··· GIVEN DATA ···

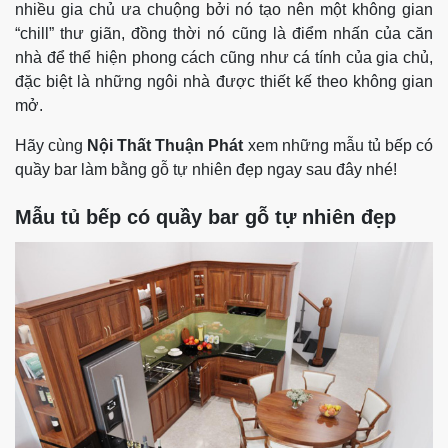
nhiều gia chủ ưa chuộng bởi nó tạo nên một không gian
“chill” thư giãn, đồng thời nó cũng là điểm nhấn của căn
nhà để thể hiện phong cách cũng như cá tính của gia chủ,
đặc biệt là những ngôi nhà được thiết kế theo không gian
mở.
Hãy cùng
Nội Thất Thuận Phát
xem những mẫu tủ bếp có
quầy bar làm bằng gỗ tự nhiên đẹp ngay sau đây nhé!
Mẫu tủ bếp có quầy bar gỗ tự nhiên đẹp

···
··· GIVEN DATA ···

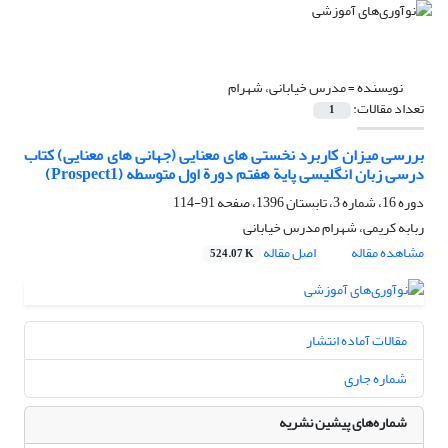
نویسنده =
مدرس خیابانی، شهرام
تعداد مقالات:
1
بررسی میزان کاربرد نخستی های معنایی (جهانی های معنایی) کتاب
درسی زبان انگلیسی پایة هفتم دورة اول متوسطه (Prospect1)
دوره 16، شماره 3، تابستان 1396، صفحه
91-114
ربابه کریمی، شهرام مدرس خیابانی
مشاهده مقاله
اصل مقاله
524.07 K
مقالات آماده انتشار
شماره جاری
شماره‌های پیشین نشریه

···

### [WHAT THIS TASK INVOLVES]
The response should be the listing above, limited to the lines between the one holding "nhiều gia chủ" and the one holding "xem những mẫu tủ bếp có", inclusive, reproduced exactly.

### [YOUR SOLUTION]
nhiều gia chủ ưa chuộng bởi nó tạo nên một không gian
“chill” thư giãn, đồng thời nó cũng là điểm nhấn của căn
nhà để thể hiện phong cách cũng như cá tính của gia chủ,
đặc biệt là những ngôi nhà được thiết kế theo không gian
mở.
Hãy cùng
Nội Thất Thuận Phát
xem những mẫu tủ bếp có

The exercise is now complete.